After a while, I had fallen asleep on the train and hadn’t woken until I felt it coming to a stop at this station. Daddy still had his eyes closed. The fire in our house and Mama’s funeral seemed like a long, bad, never-ending dream, and dreams could make you very tired. Many times during the past days, I had closed my eyes and wished and wished it had all just been in my imagination, but what I saw and heard when I opened them reminded me it was real and it wouldn’t go away. No matter where we were, I couldn’t get the smell of smoke out of my nose. I thought Daddy’s plan for us to run as far as we could from all that was a good idea.

For a little while after he had left me at the bench, I simply sat there and stared at the corner of the train station to see if he would suddenly reappear and come rushing back to me. I had no idea how long he would be gone. He didn’t say. Thinking about time and how much had passed was like watching an icicle melting off a corner of our roof. Staring at it too long would make me nauseous, because after a while I could feel the drips falling into my stomach.

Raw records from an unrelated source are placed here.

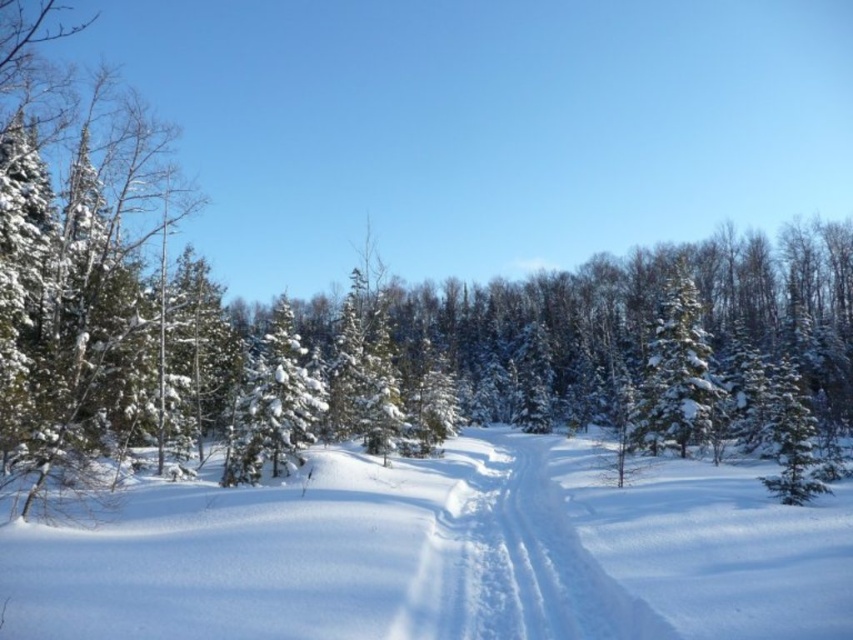 Question: Can you confirm if white fluffy snow at center is positioned below white snow-covered tree at center-right?

Choices:
 (A) yes
 (B) no

Answer: (A)

Question: Which object is the farthest from the white powdery snow trail at center?

Choices:
 (A) white snow-covered tree at center-right
 (B) white fluffy snow at center

Answer: (A)

Question: Estimate the real-world distances between objects in this image. Which object is farther from the white fluffy snow at center?

Choices:
 (A) white powdery snow trail at center
 (B) white snow-covered tree at center-right

Answer: (B)

Question: Is white fluffy snow at center closer to the viewer compared to white snow-covered tree at center-right?

Choices:
 (A) yes
 (B) no

Answer: (A)

Question: Which point is farther to the camera?

Choices:
 (A) (547, 518)
 (B) (637, 419)

Answer: (B)

Question: Can you confirm if white fluffy snow at center is positioned to the right of white powdery snow trail at center?

Choices:
 (A) no
 (B) yes

Answer: (A) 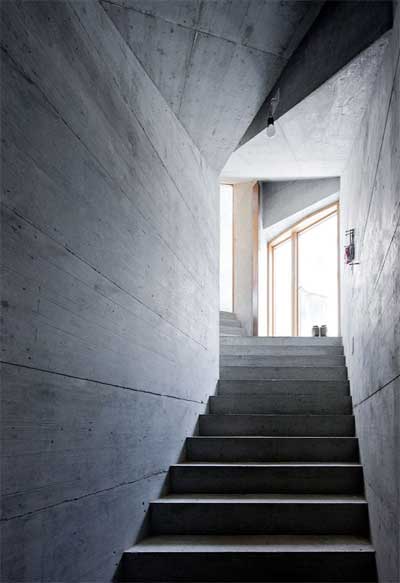 This screenshot has width=400, height=583. I want to click on space between doorway and patio doors, so click(x=242, y=264). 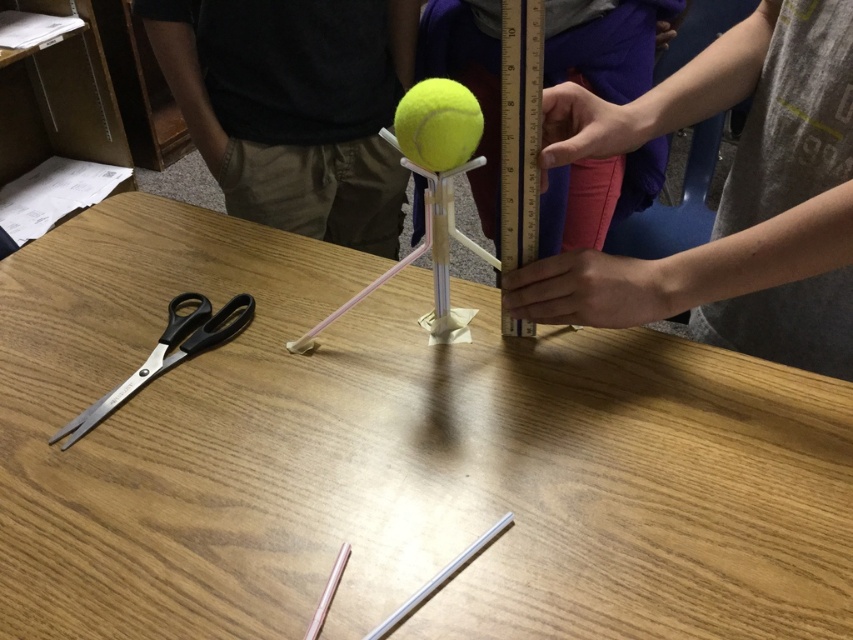 Is gray cotton shirt at upper right bigger than black plastic scissors at left?

Indeed, gray cotton shirt at upper right has a larger size compared to black plastic scissors at left.

Is gray cotton shirt at upper right shorter than black plastic scissors at left?

No.

Between point (727, 93) and point (113, 394), which one is positioned in front?

Point (113, 394) is more forward.

You are a GUI agent. You are given a task and a screenshot of the screen. Output one action in this format:
    pyautogui.click(x=<x>, y=<y>)
    Task: Click on the gray cotton shirt at upper right
    This screenshot has height=640, width=853.
    Given the screenshot: What is the action you would take?
    pyautogui.click(x=729, y=196)

How distant is wooden table at center from gray cotton shirt at upper right?

They are 9.08 inches apart.

From the picture: Between wooden table at center and gray cotton shirt at upper right, which one is positioned higher?

gray cotton shirt at upper right is higher up.

Who is more distant from viewer, (129, 358) or (780, 106)?

The point (129, 358) is behind.

The height and width of the screenshot is (640, 853). I want to click on wooden table at center, so click(x=392, y=458).

Does gray cotton shirt at upper right have a smaller size compared to yellow matte tennis ball at center?

No, gray cotton shirt at upper right is not smaller than yellow matte tennis ball at center.

From the picture: Which is more to the right, gray cotton shirt at upper right or yellow matte tennis ball at center?

Positioned to the right is gray cotton shirt at upper right.

Is point (680, 74) farther from viewer compared to point (434, 109)?

That is True.

I want to click on gray cotton shirt at upper right, so click(729, 196). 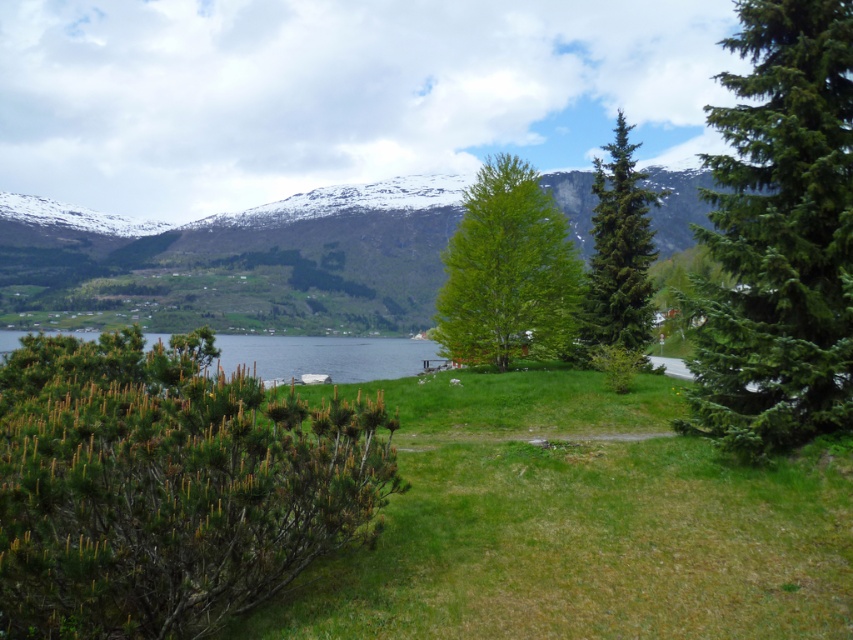 Question: Is green needle-like at left bigger than green coniferous tree at center?

Choices:
 (A) no
 (B) yes

Answer: (A)

Question: Is green needle-like at left thinner than green leafy tree at center?

Choices:
 (A) no
 (B) yes

Answer: (B)

Question: Is green needle-like at left bigger than green fir tree at right?

Choices:
 (A) yes
 (B) no

Answer: (B)

Question: Which point is farther to the camera?

Choices:
 (A) green grassy lake at lower left
 (B) green needle-like at left
 (C) green leafy tree at center
 (D) green coniferous tree at center

Answer: (C)

Question: Which of the following is the closest to the observer?

Choices:
 (A) green fir tree at right
 (B) green needle-like at left
 (C) green coniferous tree at center
 (D) green leafy tree at center

Answer: (B)

Question: Which is farther from the green needle-like at left?

Choices:
 (A) green coniferous tree at center
 (B) green fir tree at right
 (C) green leafy tree at center

Answer: (C) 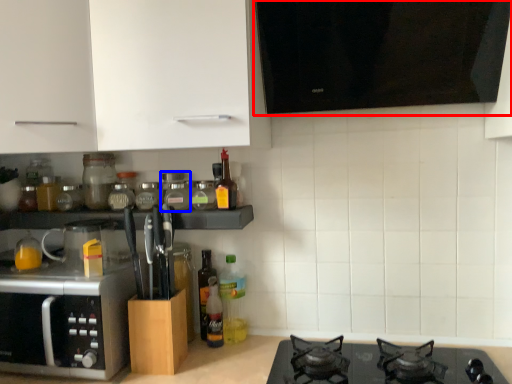 Question: Which point is further to the camera, vent (highlighted by a red box) or glass jar (highlighted by a blue box)?

Choices:
 (A) vent
 (B) glass jar

Answer: (B) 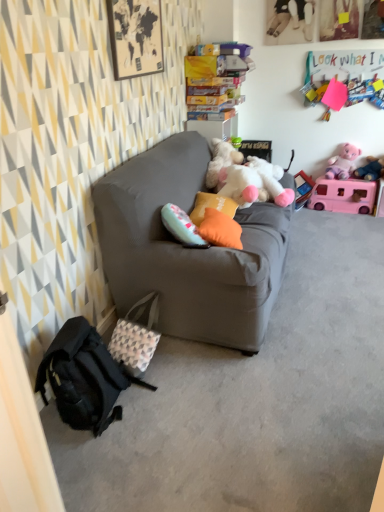 Question: Should I look upward or downward to see white plush toy at center, marked as the 5th toy in a top-to-bottom arrangement?

Choices:
 (A) up
 (B) down

Answer: (A)

Question: Is orange fabric pillow at center, acting as the 2th pillow starting from the front, smaller than pink plush toy at upper right, the third toy in the bottom-to-top sequence?

Choices:
 (A) yes
 (B) no

Answer: (A)

Question: Does orange fabric pillow at center, arranged as the first pillow when viewed from the back, have a larger size compared to pink plush toy at upper right, the third toy in the bottom-to-top sequence?

Choices:
 (A) no
 (B) yes

Answer: (A)

Question: Could you tell me if orange fabric pillow at center, arranged as the first pillow when viewed from the back, is facing pink plush toy at upper right, marked as the third toy in a top-to-bottom arrangement?

Choices:
 (A) yes
 (B) no

Answer: (B)

Question: From the image's perspective, is orange fabric pillow at center, arranged as the first pillow when viewed from the back, located above pink plush toy at upper right, the third toy in the bottom-to-top sequence?

Choices:
 (A) no
 (B) yes

Answer: (A)

Question: Is orange fabric pillow at center, arranged as the first pillow when viewed from the back, taller than pink plush toy at upper right, the third toy in the bottom-to-top sequence?

Choices:
 (A) no
 (B) yes

Answer: (A)

Question: Can you see orange fabric pillow at center, arranged as the first pillow when viewed from the back, touching pink plush toy at upper right, marked as the third toy in a top-to-bottom arrangement?

Choices:
 (A) no
 (B) yes

Answer: (A)

Question: Is pink plastic toy at upper right, the 2th toy ordered from the bottom, positioned far away from orange fabric pillow at center, the second pillow positioned from the back?

Choices:
 (A) no
 (B) yes

Answer: (B)

Question: Is pink plastic toy at upper right, the 2th toy ordered from the bottom, at the right side of orange fabric pillow at center, arranged as the 1th pillow when viewed from the front?

Choices:
 (A) yes
 (B) no

Answer: (A)

Question: From a real-world perspective, does pink plastic toy at upper right, the fourth toy viewed from the top, sit lower than orange fabric pillow at center, arranged as the 1th pillow when viewed from the front?

Choices:
 (A) yes
 (B) no

Answer: (A)

Question: From a real-world perspective, is pink plastic toy at upper right, the fourth toy viewed from the top, on orange fabric pillow at center, the second pillow positioned from the back?

Choices:
 (A) no
 (B) yes

Answer: (A)

Question: Considering the relative sizes of pink plastic toy at upper right, the 2th toy ordered from the bottom, and orange fabric pillow at center, the second pillow positioned from the back, in the image provided, is pink plastic toy at upper right, the 2th toy ordered from the bottom, bigger than orange fabric pillow at center, the second pillow positioned from the back,?

Choices:
 (A) yes
 (B) no

Answer: (A)

Question: Does pink plastic toy at upper right, the fourth toy viewed from the top, have a lesser width compared to orange fabric pillow at center, arranged as the 1th pillow when viewed from the front?

Choices:
 (A) yes
 (B) no

Answer: (B)

Question: From the image's perspective, is patterned fabric bag at lower left beneath white plush toy at center, marked as the 5th toy in a top-to-bottom arrangement?

Choices:
 (A) yes
 (B) no

Answer: (A) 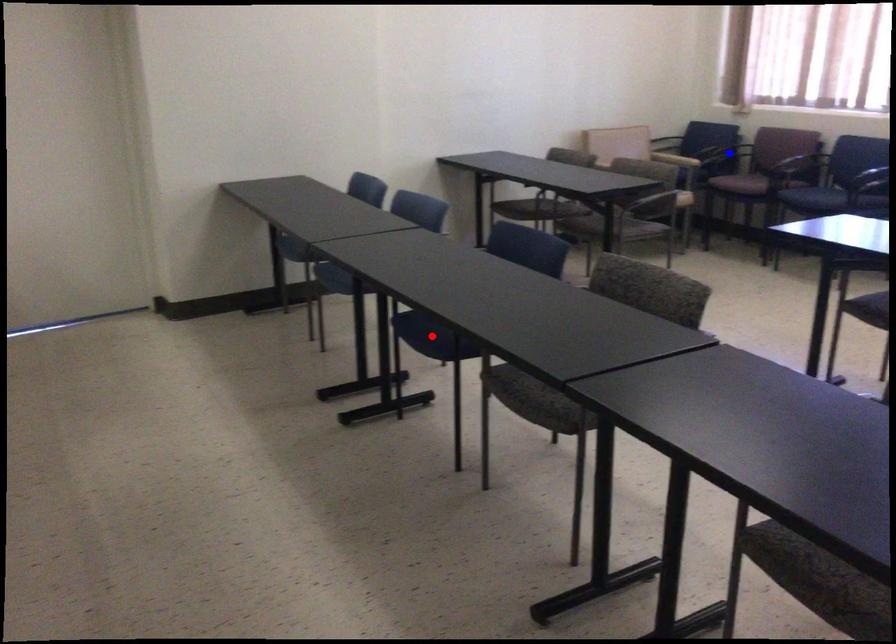 Question: Two points are marked on the image. Which point is closer to the camera?

Choices:
 (A) Blue point is closer.
 (B) Red point is closer.

Answer: (B)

When he hadn’t reappeared quickly, I opened my new coloring book and then opened the box of crayons. I always liked to inhale the scent of them. Once, I mentioned that to my mother. I said, “They smell good enough to eat,” and she said, “Chew up a coloring book first.”

She didn’t smile. She simply said it and walked away. This was when she started to say things like “Falling is a wonderful feeling. For a few seconds, nothing holds you or traps you. The higher up you are when you fall, the longer the wonderful feeling lasts.”

Everything she had said recently would make me think and think until I had packed her words of cloudy thoughts into an imaginary trunk decorated with wooden forget-me-nots. Sometimes they slipped out and fluttered around me like confused butterflies.